Drugim najchętniej oglądanym filmem w Ameryce oraz hollywoodzką produkcją na rynku zewnętrznym pozostało Evil Dead Rise. Tytuł ten odnotował niezbyt duże spadki jak na horror. W Ameryce przychody wyniosły $12,2 mln (-50%), co daje w tej chwili $44,4 mln. Mimo słabszego otwarcia niż Evil Dead z 2013 nowość poprzedniego weekendu ma po pierwszych dziesięciu dniach więcej pieniędzy na swoim amerykańskim koncie niż tamten film, który zarobił w sumie $54,2 mln. Z kolei przychody na rynku zewnętrznym wyniosły $14,2 mln, co oznacza w sumie $42,1 mln. Globalne na koncie horroru znajduje się już prawie $90 mln, co przy budżecie na poziomie $19 mln oznacza duże zyski. Najlepsze rezultaty zostały odnotowane w Meksyku ($4,3 mln), Wielkiej Brytanii ($4,1 mln), Indiach ($3,1 mln), Brazylii ($2,8 mln), we Francji ($2,7 mln), w Hiszpanii ($2,4 mln), we Włoszech ($2,3 mln), w Australii ($1,6 mln) oraz Niemczech ($1,5 mln).

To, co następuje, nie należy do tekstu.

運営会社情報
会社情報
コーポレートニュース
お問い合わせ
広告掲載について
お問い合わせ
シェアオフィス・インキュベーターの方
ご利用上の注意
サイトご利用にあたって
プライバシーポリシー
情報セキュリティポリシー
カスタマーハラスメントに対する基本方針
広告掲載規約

Evil Dead Rise był podczas minionego weekendu drugim najpopularniejszym filmem z Hollywood na rynku zewnętrznym, ale w zestawieniu weekendowym zajął dopiero piąte miejsce. Wyższe przychody odnotowały trzy nowości z chińskich kin: Born to Fly ($40,7 mln), Godspeed ($31,7 mln) oraz All These Years ($18,8 mln). W pierwszej dziesiątce weekendu na rynku zewnętrznym znajdują się jeszcze trzy japońskie filmy: The First Slam Dunk ($12,9 mln / $232,9 mln), Detective Conan 26 ($9,3 mln / $58,2 mln) oraz nowość Tokyomer ($6,0 mln). Ten pierwszy film generuje w tej chwili przychody głównie w Chinach, gdzie zarobił do tej pory w sumie $75,5 mln i dołączył do grona sześciu najlepiej sprzedających się globalnie filmów anime w historii. Cztery z nich to filmy, które trafiły do kin po 2020 roku, co pokazuje bardzo dużą popularność tego typu animacjami w ostatnich latach.

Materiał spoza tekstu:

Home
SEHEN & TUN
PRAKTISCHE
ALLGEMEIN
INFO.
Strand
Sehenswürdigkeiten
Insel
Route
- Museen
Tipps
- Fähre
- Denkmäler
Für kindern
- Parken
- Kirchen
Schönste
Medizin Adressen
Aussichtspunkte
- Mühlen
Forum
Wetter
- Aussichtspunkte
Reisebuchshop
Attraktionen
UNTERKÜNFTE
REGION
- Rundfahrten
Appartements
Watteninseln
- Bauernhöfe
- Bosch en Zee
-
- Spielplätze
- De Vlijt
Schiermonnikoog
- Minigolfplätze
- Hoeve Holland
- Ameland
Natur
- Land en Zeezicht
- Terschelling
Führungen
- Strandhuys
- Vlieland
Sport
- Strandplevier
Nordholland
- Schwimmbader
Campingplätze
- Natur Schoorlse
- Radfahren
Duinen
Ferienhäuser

W Ameryce większość filmów w czołówce odnotowała niewielkie spadki. John Wick 4 zarobił $5 mln po 14-procentowym spadku i posiada na swoim koncie $176,2 mln. To oznacza, iż część czwarta jeszcze przed weekendem wyprzedziła poprzednika ($171 mln). Z kolei na całym świecie przychody przekroczyły właśnie $400 mln. Tymczasem do pułapu $200 mln na całym świecie zbliżą się Dungeons & Dragons: Honor Among Thieves, który w amerykańskich kinach zarobił tym razem $4,1 mln po 25-procentowym spadku. Stan konta za oceanem wynosi $88,2 mln, co daje szanse, choć niewielkie, na przekrocznie pułapu $100 mln w rozrachunku końcowym. Na rynku zewnętrznym pułap ten został właśnie przkeorczony. Przy budżecie rzędu $150 mln ostateczne globalne przychody rzędu ok. $220 mln nie będą jednak zadowalające.
Jak widać w powyższej tabelce, w pierwszej dziesiątce weekendu w amerykańskich kinach znalazło się wiele nowości. Jedną z nich jest ekranizacja liczącej ponad 50 lat skierowanej do młodzieży powieści Are You There God? It’s Me, Margaret. Film ten nie jest może dużym przebojem ($6,8 mln z ponad 3,3 tys. kin), ale zbiera bardzo dobre recenzje (99% oraz 8,5/10 na Rotten Tomatoes). Jest to najlepiej sprzedająca się w miniony weekend nowość. Na piątym miejscu znalazła się reedycja Return of the Jedi, która zawitała na ekrany z okazji 40. rocznicy premiery. W 475 kinach szósta część Star Wars zarobiła $4,7 mln, co daje drugą najwyższą średnią na kino w tym tygodniu. Lepszy pod tym względem był tylko europejski dramat The Eight Mountains, który w dwóch kinach wygenerował $50 tys..
TOP10 uzpełniają indyjski Ponniyin Selvan: Part Two ($3,8 mln w 600 kinach) oraz fiński Sisu (3,25 mln w 1005 kinach). Katarstrofą zakończyła się dystrybucja filmu o bardzo długim tytule Big George Foreman: The Miraculous Story of the Once and Future Heavyweight Champion of the World. W 3054 kinach dystrybuowany przez Sony tytuł zarobił zaledwie $3 mln przy średniej na kino poniżej tysiąca dolarów.